I could of course make my own model, with thicker walls. But that would leave this question hanging over me. So before I move on, I’d like to know why my expectations doesn’t meet reality.

hi, I don’t think it’s “matter of material” but it all depends on fdm technology, I guess.
single layers can bond perfectly together but they still remain layers so the walls won’t ever behave like a single, solid piece of plastic.

it’s like a brick wall, it does stand up and looks pretty solid, but since there is no vertical strenght it won’t bear horizontal forces as well, even though you put a lot of concrete in between any layer

if what I think is right the answer to your question is no, your expectation on ABS are not too high.

But your expectation about fdm probably are.

hope this can help

Check into PETG. It will give more bend on thin walls than ABS and can be a little easier to print with.

For ABS it sounds like you are changing to much to ever get a good print.
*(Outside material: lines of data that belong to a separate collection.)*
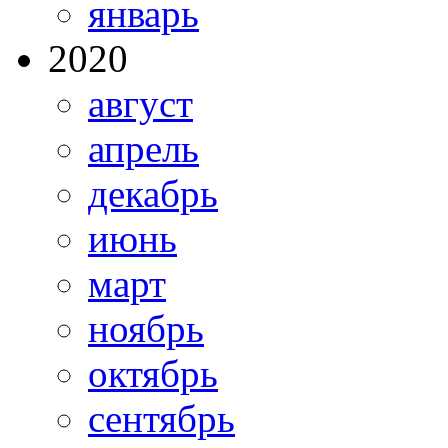
январь
2020
август
апрель
декабрь
июнь
март
ноябрь
октябрь
сентябрь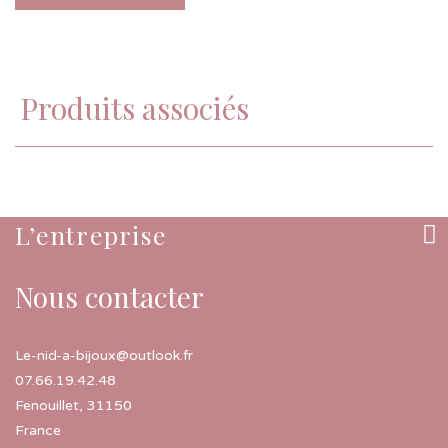
Produits associés
L’entreprise
Nous contacter
Le-nid-a-bijoux@outlook.fr
07.66.19.42.48
Fenouillet
,
31150
France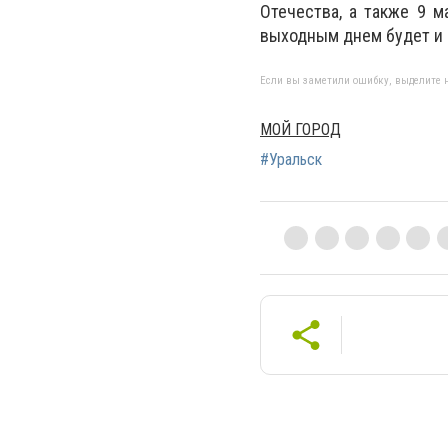
Отечества, а также 9 м
выходным днем будет и 10
Если вы заметили ошибку, выделите н
МОЙ ГОРОД
#Уральск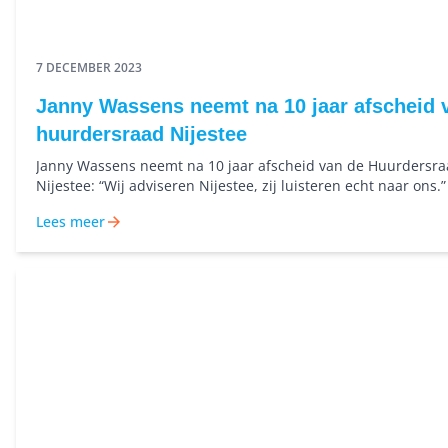
7 DECEMBER 2023
Janny Wassens neemt na 10 jaar afscheid 
huurdersraad Nijestee
Janny Wassens neemt na 10 jaar afscheid van de Huurdersr
Nijestee: “Wij adviseren Nijestee, zij luisteren echt naar ons.”
Lees meer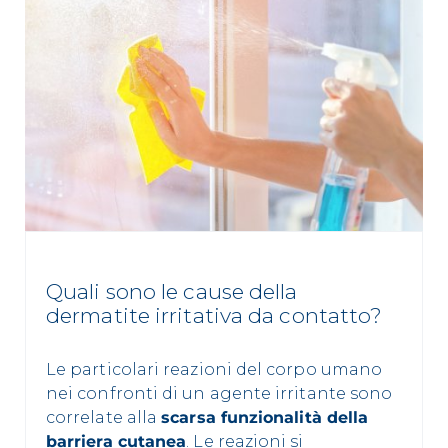
Quali sono le cause della
dermatite irritativa da contatto?
Le particolari reazioni del corpo umano
nei confronti di un agente irritante sono
correlate alla
scarsa funzionalità della
barriera cutanea
. Le reazioni si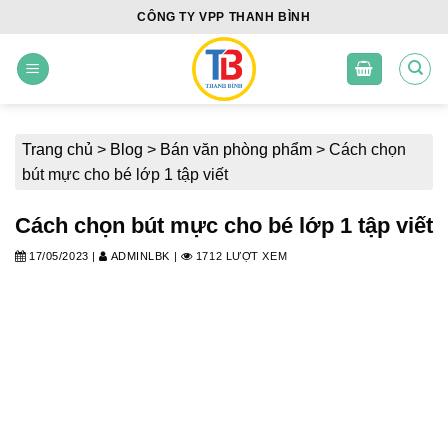
Skip
CÔNG TY VPP THANH BÌNH
to
content
Trang chủ
>
Blog
>
Bán văn phòng phẩm
>
Cách chọn
bút mực cho bé lớp 1 tập viết
Cách chọn bút mực cho bé lớp 1 tập viết
17/05/2023
|
ADMINLBK
|
1712 LƯỢT XEM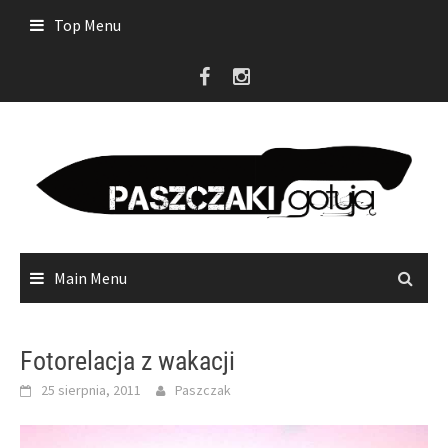
Skip
Top Menu
to
content
Main Menu
Fotorelacja z wakacji
25 sierpnia, 2011
Paszczak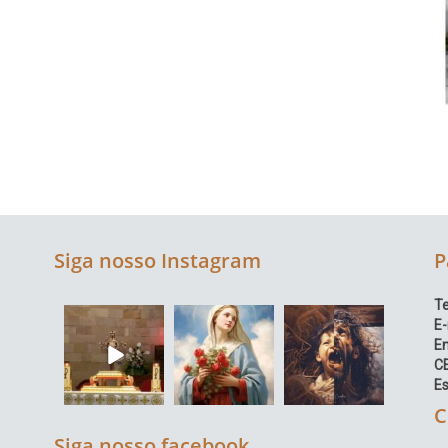
Siga nosso Instagram
P
Te
E-
E
C
Es
C
Siga nosso facebook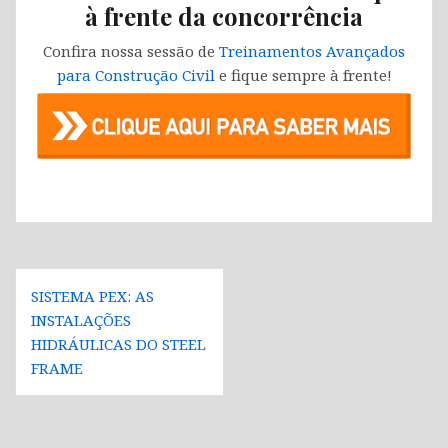
à frente da concorrência
Confira nossa sessão de
Treinamentos Avançados
para Construção Civil
e fique sempre à frente!
Navegação
SISTEMA PEX: AS
de
INSTALAÇÕES
Post
HIDRÁULICAS DO STEEL
FRAME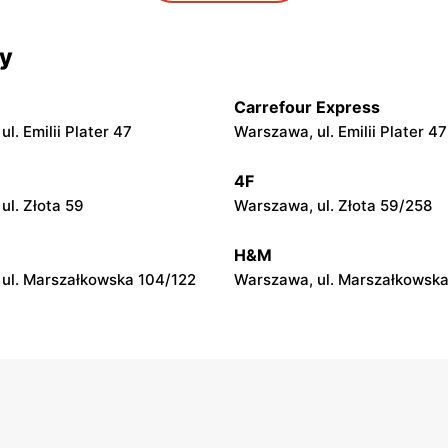
Smyk
cy
l. Geodetów 2
Otwock, ul. Płk. Ryszarda Kuk
Carrefour Express
Smyk
l. Emilii Plater 47
Warszawa, ul. Emilii Plater 47
wiecki, ul. Warszawska 63A
Grójec, ul. Armii Krajowej 50
4F
ul. Złota 59
Warszawa, ul. Złota 59/258
Smyk
. Władysława Broniewskiego
Ciechanów, ul. Henryka Sienk
H&M
ul. Marszałkowska 104/122
Warszawa, ul. Marszałkowska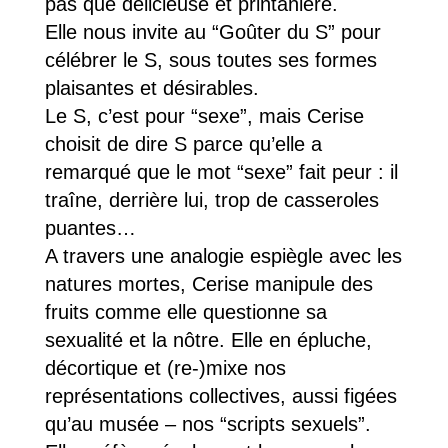
pas que délicieuse et printanière.
Elle nous invite au “Goûter du S” pour
célébrer le S, sous toutes ses formes
plaisantes et désirables.
Le S, c’est pour “sexe”, mais Cerise
choisit de dire S parce qu’elle a
remarqué que le mot “sexe” fait peur : il
traîne, derrière lui, trop de casseroles
puantes…
A travers une analogie espiègle avec les
natures mortes, Cerise manipule des
fruits comme elle questionne sa
sexualité et la nôtre. Elle en épluche,
décortique et (re-)mixe nos
représentations collectives, aussi figées
qu’au musée – nos “scripts sexuels”.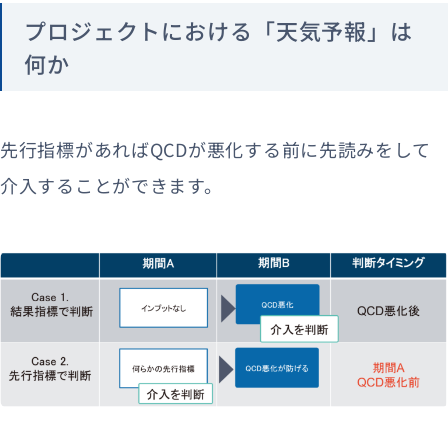
プロジェクトにおける「天気予報」は
何か
先行指標があればQCDが悪化する前に先読みをして
介入することができます。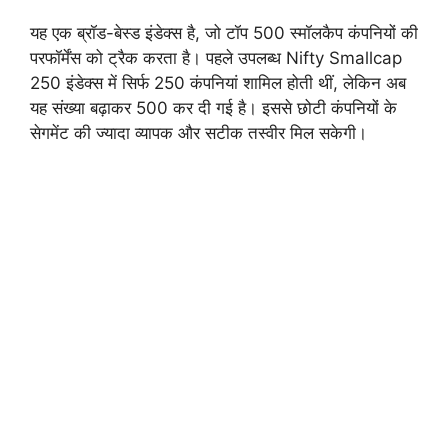
यह एक ब्रॉड-बेस्ड इंडेक्स है, जो टॉप 500 स्मॉलकैप कंपनियों की
परफॉर्मेंस को ट्रैक करता है। पहले उपलब्ध Nifty Smallcap
250 इंडेक्स में सिर्फ 250 कंपनियां शामिल होती थीं, लेकिन अब
यह संख्या बढ़ाकर 500 कर दी गई है। इससे छोटी कंपनियों के
सेगमेंट की ज्यादा व्यापक और सटीक तस्वीर मिल सकेगी।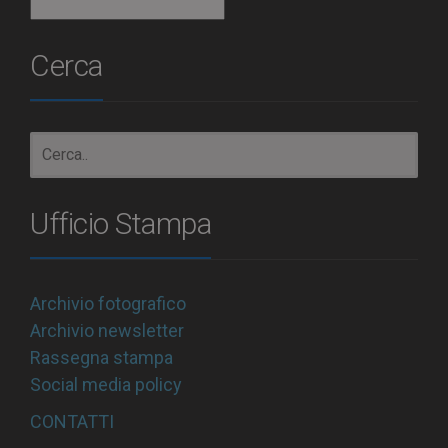
Archivio
Cerca
Ufficio Stampa
Archivio fotografico
Archivio newsletter
Rassegna stampa
Social media policy
CONTATTI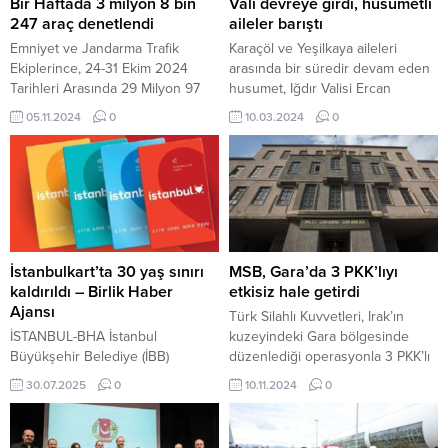
Bir Haftada 3 milyon 8 bin
Vali devreye girdi, husumetli
247 araç denetlendi
aileler barıştı
Emniyet ve Jandarma Trafik
Karaçöl ve Yeşilkaya aileleri
Ekiplerince, 24-31 Ekim 2024
arasında bir süredir devam eden
Tarihleri Arasında 29 Milyon 97
husumet, Iğdır Valisi Ercan
Bin 535 Emniyet Kemeri Denetimi
Turan’ın desteği, kanaat
05.11.2024
0
10.03.2024
0
Gerçekleştirildi 5 Kasım 2024,
önderlerinin girişimleriyle barışla
05:22 yayınlandı İçişleri Bakanı Ali
sona erdi…. 10 Mart 2024, 09:10
Yerlikaya’nın paylaştığı bilgilere
yayınlandı Vali devreye girdi,
göre, emniyet ve jandarma trafik
husumetli aileler barıştı IĞDIR-
ekiplerince 24-31 Ekim...
BHA Karaağaç Mahallesi’nde
düzenlenen barış töreninde,
Kur’an-ı Kerim okunması ve dua
edilmesinin ardından aileler, barışı
İstanbulkart’ta 30 yaş sınırı
MSB, Gara’da 3 PKK’lıyı
kabul ettiklerini belirterek...
kaldırıldı – Birlik Haber
etkisiz hale getirdi
Ajansı
Türk Silahlı Kuvvetleri, Irak’ın
İSTANBUL-BHA İstanbul
kuzeyindeki Gara bölgesinde
Büyükşehir Belediye (İBB)
düzenlediği operasyonla 3 PKK’lı
Meclisi’nin, 30 yaşından gün alan
teröristi etkisiz hale getirdi.
30.07.2025
0
10.11.2024
0
öğrencilere uygulanan
Terörle mücadele sürüyor. 10
İstanbulkart indirim oranını yüzde
Kasım 2024, 15:32 yayınlandı
10’a düşürme kararı, İstanbul 2.
ANKARA- BHA Milli Savunma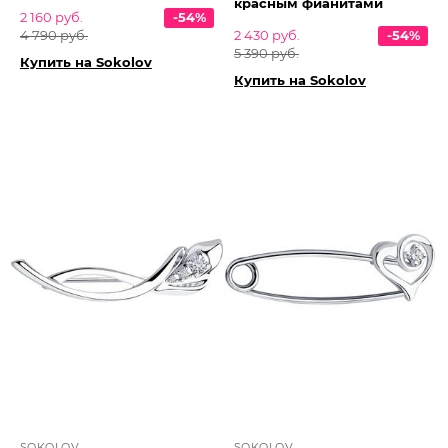
красным фианитами
2 160 руб.
-54%
4 790 руб.
2 430 руб.
-54%
5 390 руб.
Купить на Sokolov
Купить на Sokolov
SOKOLOV
SOKOLOV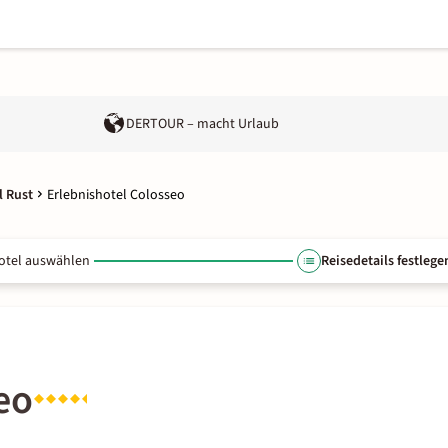
DERTOUR – macht Urlaub
l Rust
Erlebnishotel Colosseo
otel auswählen
Reisedetails festlege
eo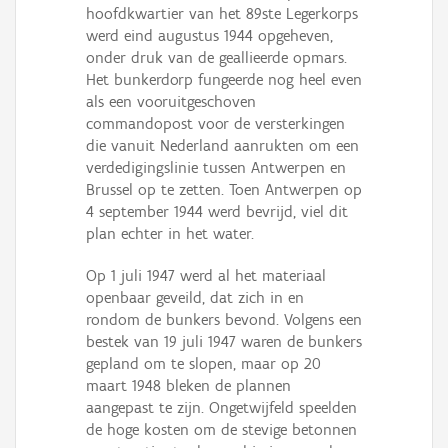
hoofdkwartier van het 89ste Legerkorps
werd eind augustus 1944 opgeheven,
onder druk van de geallieerde opmars.
Het bunkerdorp fungeerde nog heel even
als een vooruitgeschoven
commandopost voor de versterkingen
die vanuit Nederland aanrukten om een
verdedigingslinie tussen Antwerpen en
Brussel op te zetten. Toen Antwerpen op
4 september 1944 werd bevrijd, viel dit
plan echter in het water.
Op 1 juli 1947 werd al het materiaal
openbaar geveild, dat zich in en
rondom de bunkers bevond. Volgens een
bestek van 19 juli 1947 waren de bunkers
gepland om te slopen, maar op 20
maart 1948 bleken de plannen
aangepast te zijn. Ongetwijfeld speelden
de hoge kosten om de stevige betonnen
Start with the basics and change one thing at a time in small steps.

Proper level on bed.

Bed 110 max for first layer then drop a bit to 105 or 100 depending on adhesion and part size. Also let the inside of the enclosure get up to temp. 30c is a good starting point.

Extruder temp, 230 should be good for the most part.

Layers, start at .2 and get it going right.

Speed 2400mm/min is ok.

Now, thin walls. Make sure the thin walls are a multiple of the extrusion width, e.g. a .4 extrusion width does not go into a 1mm wall. You will have a .2 gap.

As wirlybird said, try PETG. But if you want to play with ABS in the meantime, you could try giving the part an acetone vapor bath. This helps smooth the walls and makes layer bonding a bit stronger.

You don’t say anything about the percentage of infill that you are using. I print between 230 and 240 degrees depending on the ABS and color. I would print this model at 100% infill and 40 mm/s (experiment and go up in speed). Use a thicker print setting 0.25 - 0.3 mm depending on your nozzle size (walls bond better with thicker layers). If you are printing at 100% infill I would say that it is a bad grade of resin. ABS is a little brittle but not as brittle as PLA but you should be able to print a usable part at a 1 mm wall thickness. PETG is a very good material and does not produce fumes when you print it but I have to print it hot (250 - 260 deg C). It will take some work to get it to print on your printer. Print PETG slow 25 - 50 mm /s and reduce down your extrusion multiplier to 0.85. I order my filament from Makergeeks (www.makergeeks.com). They have some of the best filament that I have found and it is reasonably priced.